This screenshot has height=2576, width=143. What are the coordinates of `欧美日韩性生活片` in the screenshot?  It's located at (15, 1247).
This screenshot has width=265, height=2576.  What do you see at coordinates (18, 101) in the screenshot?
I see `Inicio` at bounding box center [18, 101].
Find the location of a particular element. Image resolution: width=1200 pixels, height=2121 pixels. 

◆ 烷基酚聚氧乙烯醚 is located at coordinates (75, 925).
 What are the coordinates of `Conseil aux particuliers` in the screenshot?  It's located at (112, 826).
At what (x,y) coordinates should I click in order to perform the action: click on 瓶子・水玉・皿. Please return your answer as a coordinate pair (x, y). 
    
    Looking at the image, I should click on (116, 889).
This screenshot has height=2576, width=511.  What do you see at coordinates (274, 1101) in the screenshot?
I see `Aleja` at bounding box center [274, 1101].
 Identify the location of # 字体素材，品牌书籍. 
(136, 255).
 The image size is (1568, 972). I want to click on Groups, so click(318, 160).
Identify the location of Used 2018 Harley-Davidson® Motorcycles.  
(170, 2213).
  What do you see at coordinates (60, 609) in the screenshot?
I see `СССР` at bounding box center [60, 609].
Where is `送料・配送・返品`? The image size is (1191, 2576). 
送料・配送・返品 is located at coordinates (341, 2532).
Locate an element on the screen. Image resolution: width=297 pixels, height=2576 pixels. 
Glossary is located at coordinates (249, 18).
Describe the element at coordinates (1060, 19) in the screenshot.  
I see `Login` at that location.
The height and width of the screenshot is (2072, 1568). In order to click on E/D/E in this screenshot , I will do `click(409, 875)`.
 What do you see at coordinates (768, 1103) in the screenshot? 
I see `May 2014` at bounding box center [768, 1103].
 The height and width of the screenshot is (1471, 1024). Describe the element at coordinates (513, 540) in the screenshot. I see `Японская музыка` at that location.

▶ **To do**:
Every line from the line containing "Locate an element" to the last line of the material above must be repeated exactly, and no other line.

▶ **Written solution**:
Locate an element on the screen. Image resolution: width=297 pixels, height=2576 pixels. 
Glossary is located at coordinates (249, 18).
Describe the element at coordinates (1060, 19) in the screenshot.  
I see `Login` at that location.
The height and width of the screenshot is (2072, 1568). In order to click on E/D/E in this screenshot , I will do `click(409, 875)`.
 What do you see at coordinates (768, 1103) in the screenshot? 
I see `May 2014` at bounding box center [768, 1103].
 The height and width of the screenshot is (1471, 1024). Describe the element at coordinates (513, 540) in the screenshot. I see `Японская музыка` at that location.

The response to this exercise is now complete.